Activity
Below are entries; count the lines among them that contain the word "left", and give only the count.

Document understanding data
::::

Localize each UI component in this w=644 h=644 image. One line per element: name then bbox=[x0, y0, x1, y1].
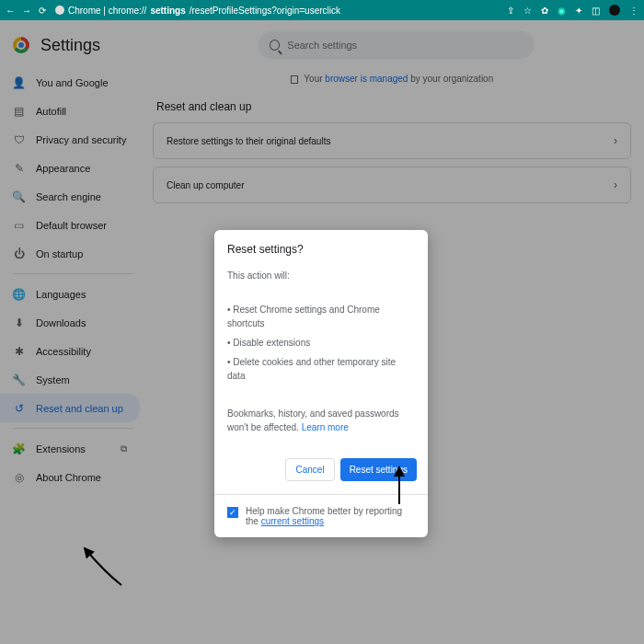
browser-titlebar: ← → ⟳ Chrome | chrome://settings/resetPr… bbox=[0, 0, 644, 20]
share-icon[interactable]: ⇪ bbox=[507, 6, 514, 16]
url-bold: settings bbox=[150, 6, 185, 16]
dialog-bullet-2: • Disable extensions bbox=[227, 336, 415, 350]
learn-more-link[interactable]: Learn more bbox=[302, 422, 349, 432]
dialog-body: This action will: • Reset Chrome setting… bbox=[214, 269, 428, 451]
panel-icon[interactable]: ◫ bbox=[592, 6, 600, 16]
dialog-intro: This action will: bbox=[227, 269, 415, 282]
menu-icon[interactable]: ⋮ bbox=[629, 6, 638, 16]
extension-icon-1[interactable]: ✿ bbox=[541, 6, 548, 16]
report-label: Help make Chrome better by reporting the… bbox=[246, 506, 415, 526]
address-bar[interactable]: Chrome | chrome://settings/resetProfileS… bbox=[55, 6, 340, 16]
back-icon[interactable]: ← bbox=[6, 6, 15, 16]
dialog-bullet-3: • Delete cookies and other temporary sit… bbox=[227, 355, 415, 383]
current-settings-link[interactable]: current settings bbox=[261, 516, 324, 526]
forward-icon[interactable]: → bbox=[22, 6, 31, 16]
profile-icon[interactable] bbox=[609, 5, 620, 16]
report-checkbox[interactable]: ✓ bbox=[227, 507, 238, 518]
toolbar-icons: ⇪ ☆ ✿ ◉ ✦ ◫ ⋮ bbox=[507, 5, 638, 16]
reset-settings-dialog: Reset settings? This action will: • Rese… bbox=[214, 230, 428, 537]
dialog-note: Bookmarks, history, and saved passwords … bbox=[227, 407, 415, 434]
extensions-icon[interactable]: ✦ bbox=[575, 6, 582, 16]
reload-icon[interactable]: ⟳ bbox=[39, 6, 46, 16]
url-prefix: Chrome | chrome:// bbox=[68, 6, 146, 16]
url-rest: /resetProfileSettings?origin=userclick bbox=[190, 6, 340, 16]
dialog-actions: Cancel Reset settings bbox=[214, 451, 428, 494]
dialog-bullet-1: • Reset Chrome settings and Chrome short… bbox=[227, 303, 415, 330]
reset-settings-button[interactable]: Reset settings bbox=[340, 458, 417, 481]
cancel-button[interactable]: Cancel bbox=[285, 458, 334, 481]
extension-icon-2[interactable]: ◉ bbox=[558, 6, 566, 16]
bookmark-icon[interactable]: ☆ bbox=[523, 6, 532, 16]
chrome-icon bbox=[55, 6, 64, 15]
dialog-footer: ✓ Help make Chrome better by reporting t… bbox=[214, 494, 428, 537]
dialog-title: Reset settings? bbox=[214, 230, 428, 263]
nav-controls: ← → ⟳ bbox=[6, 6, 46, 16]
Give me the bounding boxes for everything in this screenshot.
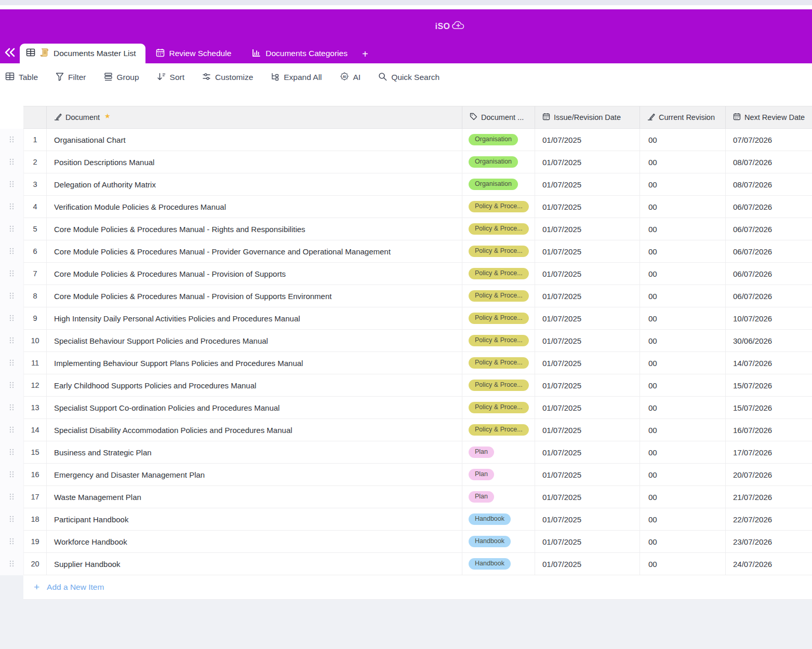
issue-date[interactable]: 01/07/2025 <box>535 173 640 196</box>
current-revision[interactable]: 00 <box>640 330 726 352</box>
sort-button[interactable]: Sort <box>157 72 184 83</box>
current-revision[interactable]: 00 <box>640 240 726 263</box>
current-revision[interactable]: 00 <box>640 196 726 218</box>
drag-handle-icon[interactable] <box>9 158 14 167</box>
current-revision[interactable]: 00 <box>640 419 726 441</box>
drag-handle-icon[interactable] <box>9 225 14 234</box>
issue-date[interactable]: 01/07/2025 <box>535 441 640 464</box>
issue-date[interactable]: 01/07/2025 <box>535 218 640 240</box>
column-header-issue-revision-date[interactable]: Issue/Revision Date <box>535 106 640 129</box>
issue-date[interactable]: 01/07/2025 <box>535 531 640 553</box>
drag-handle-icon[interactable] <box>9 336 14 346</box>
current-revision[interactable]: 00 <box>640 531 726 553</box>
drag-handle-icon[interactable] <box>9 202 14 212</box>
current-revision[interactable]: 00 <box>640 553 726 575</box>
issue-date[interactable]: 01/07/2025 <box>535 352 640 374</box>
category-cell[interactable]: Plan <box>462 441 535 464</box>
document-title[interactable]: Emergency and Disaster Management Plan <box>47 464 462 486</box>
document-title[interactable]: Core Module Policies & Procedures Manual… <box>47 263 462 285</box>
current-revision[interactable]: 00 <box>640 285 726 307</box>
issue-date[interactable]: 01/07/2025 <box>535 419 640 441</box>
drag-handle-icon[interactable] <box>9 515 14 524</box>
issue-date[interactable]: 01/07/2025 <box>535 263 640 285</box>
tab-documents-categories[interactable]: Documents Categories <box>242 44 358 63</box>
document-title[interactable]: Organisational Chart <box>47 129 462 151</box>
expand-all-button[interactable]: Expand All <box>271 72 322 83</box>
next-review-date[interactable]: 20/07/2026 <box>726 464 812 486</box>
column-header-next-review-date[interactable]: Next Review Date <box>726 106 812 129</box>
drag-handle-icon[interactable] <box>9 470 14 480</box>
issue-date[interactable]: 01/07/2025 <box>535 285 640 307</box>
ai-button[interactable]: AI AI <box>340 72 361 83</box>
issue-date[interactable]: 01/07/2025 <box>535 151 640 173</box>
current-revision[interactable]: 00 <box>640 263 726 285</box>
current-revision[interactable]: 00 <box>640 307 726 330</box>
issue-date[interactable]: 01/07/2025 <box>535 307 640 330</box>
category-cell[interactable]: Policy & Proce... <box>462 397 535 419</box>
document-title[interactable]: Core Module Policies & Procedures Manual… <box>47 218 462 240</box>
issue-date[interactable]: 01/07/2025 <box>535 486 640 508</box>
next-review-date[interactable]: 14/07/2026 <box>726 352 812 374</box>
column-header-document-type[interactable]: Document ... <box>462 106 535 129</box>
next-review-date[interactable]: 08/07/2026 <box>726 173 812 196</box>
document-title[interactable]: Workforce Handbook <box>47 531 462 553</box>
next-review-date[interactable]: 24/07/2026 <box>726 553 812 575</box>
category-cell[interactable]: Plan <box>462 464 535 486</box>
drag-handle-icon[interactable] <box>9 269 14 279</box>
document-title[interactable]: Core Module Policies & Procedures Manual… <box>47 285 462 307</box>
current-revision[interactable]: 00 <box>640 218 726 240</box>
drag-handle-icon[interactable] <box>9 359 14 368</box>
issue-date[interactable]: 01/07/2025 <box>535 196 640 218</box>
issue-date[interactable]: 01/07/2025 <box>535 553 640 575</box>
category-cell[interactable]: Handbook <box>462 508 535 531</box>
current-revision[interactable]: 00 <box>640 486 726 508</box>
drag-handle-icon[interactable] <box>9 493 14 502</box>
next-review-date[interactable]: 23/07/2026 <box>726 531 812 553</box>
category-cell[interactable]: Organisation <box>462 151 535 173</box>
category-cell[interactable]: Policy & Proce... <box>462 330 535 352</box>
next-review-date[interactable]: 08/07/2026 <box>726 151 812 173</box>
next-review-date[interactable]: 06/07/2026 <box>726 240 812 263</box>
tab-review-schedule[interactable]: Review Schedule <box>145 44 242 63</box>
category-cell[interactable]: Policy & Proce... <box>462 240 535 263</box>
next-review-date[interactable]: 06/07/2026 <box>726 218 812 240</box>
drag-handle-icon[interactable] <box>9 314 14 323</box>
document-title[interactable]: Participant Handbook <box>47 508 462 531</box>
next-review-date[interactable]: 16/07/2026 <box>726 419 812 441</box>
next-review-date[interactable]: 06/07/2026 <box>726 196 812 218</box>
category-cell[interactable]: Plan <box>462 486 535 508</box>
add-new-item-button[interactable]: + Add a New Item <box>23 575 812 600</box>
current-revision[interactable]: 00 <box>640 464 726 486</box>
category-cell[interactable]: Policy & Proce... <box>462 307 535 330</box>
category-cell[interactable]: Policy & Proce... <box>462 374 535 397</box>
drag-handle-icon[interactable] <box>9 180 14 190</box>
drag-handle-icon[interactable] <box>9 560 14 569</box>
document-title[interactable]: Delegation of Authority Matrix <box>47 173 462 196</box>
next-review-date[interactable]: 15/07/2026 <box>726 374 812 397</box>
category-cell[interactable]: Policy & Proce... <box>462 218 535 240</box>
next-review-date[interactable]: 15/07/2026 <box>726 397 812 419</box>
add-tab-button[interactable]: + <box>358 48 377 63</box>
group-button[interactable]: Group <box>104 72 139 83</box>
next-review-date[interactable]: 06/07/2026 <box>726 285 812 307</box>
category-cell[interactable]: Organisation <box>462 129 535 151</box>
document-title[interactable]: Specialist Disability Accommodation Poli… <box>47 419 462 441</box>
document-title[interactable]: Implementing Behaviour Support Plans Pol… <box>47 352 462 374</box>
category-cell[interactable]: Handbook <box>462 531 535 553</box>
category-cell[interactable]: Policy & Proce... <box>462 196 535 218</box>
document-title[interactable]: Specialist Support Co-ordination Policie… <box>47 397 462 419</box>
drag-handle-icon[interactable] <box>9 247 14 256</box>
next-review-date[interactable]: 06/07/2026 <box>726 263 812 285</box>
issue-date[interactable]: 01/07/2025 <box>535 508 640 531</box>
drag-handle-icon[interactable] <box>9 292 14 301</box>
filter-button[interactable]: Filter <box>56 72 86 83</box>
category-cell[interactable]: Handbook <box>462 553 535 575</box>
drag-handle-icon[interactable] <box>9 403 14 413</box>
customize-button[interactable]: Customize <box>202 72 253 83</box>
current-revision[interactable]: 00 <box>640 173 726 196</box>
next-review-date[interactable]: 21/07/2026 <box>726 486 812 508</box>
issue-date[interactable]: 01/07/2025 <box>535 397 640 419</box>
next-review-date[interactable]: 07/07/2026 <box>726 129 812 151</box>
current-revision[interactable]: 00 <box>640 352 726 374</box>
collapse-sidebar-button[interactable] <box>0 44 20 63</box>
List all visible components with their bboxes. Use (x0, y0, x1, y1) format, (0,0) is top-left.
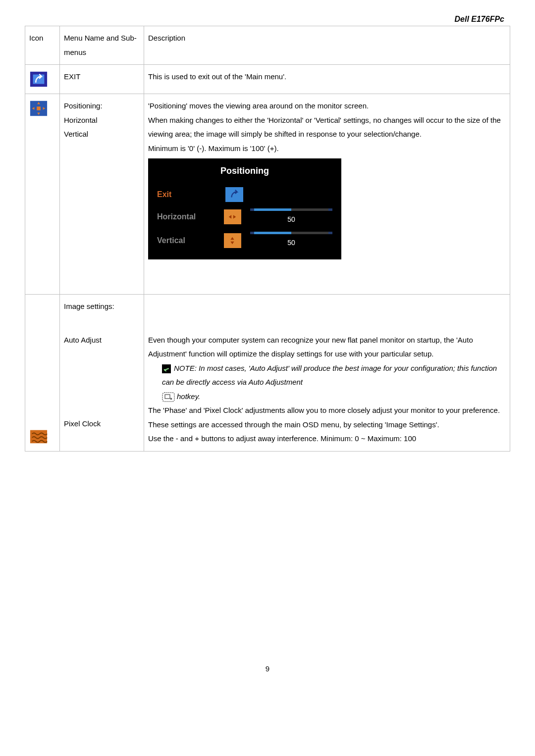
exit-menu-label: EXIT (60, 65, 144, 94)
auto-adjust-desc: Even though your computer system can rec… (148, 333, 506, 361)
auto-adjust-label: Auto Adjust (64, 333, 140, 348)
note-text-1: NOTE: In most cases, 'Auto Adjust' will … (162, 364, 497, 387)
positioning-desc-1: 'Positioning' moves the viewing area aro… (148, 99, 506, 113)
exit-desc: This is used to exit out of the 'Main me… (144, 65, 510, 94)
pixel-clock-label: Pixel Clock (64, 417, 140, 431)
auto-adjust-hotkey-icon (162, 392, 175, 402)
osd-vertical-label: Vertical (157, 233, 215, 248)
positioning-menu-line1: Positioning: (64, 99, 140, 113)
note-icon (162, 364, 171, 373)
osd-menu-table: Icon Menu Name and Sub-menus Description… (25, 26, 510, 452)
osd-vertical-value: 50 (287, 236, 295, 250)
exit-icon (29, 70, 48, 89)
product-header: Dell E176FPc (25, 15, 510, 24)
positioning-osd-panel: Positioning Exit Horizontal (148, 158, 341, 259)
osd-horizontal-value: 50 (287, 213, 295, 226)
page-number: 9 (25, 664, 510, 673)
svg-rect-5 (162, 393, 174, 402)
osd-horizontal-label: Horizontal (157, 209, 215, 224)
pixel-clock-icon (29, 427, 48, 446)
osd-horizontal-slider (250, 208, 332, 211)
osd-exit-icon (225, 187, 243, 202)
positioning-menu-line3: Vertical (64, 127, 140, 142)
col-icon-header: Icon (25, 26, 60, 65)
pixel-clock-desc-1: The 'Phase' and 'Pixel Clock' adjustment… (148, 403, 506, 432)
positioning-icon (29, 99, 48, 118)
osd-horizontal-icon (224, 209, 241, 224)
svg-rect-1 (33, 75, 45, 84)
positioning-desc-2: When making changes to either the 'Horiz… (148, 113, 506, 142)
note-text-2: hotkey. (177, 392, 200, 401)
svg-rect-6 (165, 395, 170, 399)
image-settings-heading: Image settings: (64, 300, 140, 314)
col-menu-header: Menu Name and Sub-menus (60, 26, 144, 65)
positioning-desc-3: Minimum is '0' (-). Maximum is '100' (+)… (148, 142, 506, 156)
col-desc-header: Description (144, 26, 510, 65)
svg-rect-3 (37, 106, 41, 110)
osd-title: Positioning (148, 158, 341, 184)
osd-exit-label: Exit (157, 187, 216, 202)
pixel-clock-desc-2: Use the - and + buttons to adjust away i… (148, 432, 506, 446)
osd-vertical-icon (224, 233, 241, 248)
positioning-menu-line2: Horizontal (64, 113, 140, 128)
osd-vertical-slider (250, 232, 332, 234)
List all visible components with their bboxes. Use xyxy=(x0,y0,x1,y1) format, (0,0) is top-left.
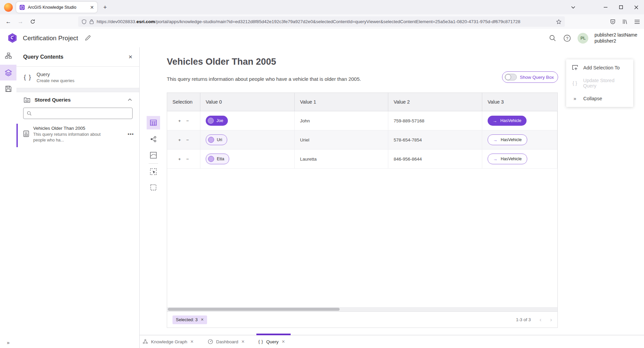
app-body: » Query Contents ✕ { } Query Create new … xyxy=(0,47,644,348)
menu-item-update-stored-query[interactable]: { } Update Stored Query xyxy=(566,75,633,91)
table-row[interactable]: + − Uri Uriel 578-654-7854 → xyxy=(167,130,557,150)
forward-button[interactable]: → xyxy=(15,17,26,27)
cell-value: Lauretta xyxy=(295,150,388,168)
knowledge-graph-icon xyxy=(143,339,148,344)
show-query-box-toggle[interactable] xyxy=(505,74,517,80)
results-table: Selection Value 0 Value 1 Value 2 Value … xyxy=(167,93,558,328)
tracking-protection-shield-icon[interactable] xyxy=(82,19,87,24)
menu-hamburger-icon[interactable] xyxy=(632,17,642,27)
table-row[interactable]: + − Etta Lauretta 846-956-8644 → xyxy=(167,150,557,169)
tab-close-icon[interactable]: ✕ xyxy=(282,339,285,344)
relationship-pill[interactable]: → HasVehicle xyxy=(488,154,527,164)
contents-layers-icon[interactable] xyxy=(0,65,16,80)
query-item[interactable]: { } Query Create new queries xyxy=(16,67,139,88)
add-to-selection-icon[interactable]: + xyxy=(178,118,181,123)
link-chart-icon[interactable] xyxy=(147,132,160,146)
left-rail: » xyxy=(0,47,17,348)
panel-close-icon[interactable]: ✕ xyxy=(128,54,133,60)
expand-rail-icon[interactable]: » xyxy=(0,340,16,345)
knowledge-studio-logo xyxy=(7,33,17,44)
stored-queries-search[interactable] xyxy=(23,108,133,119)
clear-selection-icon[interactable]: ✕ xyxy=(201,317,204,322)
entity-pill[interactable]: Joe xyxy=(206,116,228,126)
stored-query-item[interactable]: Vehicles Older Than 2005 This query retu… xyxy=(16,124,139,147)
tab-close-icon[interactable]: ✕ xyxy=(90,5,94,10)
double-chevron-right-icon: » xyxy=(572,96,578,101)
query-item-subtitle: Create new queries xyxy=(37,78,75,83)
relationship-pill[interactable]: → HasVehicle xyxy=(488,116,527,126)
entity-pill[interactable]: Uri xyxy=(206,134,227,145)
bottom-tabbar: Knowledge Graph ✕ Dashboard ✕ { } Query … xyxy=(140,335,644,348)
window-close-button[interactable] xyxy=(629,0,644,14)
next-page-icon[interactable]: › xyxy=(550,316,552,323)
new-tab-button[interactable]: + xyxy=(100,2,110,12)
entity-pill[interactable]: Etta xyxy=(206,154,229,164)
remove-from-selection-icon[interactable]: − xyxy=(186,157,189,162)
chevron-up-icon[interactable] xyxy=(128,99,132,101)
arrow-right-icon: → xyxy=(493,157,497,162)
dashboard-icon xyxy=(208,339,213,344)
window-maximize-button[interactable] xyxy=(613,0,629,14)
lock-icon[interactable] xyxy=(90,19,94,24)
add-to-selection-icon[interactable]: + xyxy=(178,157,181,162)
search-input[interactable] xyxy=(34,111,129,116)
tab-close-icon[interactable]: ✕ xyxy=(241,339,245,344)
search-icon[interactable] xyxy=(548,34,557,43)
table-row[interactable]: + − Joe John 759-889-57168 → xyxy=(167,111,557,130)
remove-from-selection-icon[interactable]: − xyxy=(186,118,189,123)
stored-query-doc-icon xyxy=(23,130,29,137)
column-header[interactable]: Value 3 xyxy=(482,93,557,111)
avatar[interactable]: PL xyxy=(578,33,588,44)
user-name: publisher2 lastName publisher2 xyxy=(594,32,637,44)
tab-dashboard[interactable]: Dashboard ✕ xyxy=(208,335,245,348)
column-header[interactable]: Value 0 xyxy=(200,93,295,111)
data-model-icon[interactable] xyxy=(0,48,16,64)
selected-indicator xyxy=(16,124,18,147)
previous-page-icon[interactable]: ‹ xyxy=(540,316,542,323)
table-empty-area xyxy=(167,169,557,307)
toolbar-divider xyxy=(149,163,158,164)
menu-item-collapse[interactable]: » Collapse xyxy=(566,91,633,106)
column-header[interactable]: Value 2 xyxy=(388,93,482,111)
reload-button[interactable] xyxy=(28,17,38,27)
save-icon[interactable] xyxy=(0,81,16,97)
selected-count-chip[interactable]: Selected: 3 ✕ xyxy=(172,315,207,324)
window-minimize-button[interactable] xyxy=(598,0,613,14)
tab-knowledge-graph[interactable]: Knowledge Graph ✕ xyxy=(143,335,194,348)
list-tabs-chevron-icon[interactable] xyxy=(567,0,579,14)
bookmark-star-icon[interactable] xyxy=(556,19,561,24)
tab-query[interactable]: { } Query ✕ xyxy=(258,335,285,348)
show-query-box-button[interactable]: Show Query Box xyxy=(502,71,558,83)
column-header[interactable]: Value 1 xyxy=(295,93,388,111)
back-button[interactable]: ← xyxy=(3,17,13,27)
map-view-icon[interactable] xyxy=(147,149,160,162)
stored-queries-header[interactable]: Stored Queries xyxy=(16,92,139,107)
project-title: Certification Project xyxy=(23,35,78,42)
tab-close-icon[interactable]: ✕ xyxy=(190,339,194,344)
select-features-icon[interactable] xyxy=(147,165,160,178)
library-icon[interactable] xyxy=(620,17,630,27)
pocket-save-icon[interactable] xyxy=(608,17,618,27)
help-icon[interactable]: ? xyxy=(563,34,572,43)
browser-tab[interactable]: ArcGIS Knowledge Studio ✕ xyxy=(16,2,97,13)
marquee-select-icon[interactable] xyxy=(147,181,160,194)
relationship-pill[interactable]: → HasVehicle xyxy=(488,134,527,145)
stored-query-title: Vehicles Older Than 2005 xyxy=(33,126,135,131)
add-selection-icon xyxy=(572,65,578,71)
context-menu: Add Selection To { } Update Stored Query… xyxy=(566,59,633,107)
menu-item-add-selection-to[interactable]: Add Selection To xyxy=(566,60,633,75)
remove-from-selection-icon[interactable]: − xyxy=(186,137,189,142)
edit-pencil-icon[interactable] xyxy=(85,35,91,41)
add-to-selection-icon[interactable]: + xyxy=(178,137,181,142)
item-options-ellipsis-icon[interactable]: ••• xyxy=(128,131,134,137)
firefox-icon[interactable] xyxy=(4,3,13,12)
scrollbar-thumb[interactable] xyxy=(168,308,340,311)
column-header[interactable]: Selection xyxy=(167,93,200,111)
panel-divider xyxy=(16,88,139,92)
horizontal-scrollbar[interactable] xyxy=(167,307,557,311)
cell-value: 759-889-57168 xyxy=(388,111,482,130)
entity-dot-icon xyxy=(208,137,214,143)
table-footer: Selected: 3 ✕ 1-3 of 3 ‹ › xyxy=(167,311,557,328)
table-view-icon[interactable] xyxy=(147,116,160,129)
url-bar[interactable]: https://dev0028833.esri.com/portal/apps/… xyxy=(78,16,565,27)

::::

Your response
3